[Assignment] Return, from the material below, each line in which the word "Lion" is present.

[Dataset]
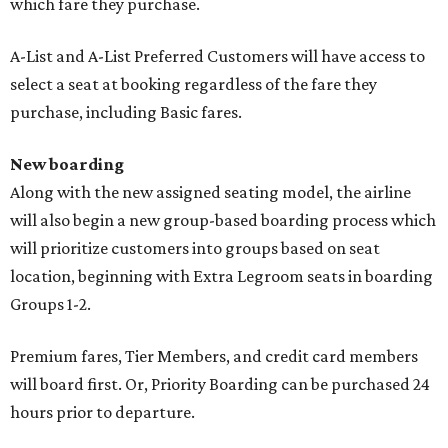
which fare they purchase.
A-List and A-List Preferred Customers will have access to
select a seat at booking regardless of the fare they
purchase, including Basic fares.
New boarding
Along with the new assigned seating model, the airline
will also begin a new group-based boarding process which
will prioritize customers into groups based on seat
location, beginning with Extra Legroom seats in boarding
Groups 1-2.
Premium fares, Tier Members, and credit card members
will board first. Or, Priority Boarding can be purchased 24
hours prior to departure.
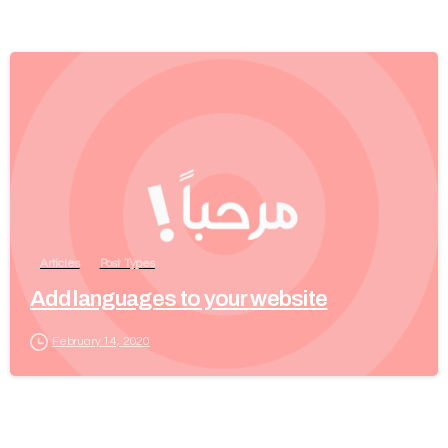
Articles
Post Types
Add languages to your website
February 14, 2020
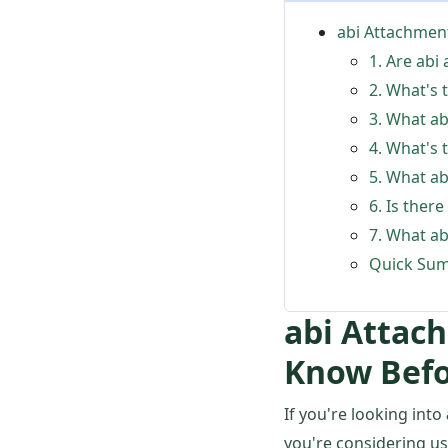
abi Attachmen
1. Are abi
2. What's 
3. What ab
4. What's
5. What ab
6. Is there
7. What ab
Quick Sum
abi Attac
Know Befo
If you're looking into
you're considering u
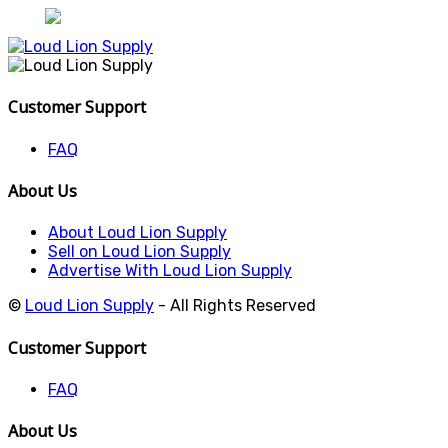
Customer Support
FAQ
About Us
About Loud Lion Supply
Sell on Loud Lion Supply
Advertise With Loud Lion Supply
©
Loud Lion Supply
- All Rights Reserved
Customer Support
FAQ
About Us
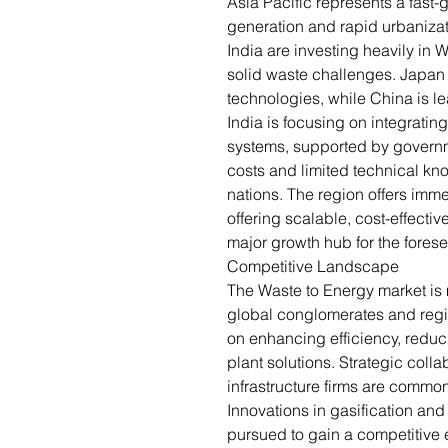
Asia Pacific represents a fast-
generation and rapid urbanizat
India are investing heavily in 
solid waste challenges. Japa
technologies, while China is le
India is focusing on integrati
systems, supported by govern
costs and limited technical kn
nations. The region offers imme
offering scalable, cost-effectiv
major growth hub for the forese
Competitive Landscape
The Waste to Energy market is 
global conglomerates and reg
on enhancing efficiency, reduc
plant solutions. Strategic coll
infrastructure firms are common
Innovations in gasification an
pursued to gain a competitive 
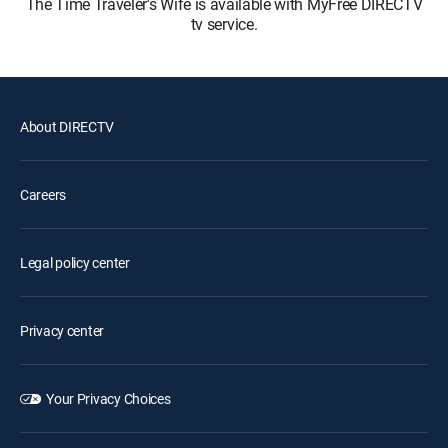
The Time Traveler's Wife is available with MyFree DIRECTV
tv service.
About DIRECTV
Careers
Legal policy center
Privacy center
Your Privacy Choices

[Result for this task]
About Loud Lion Supply
Sell on Loud Lion Supply
Advertise With Loud Lion Supply
Loud Lion Supply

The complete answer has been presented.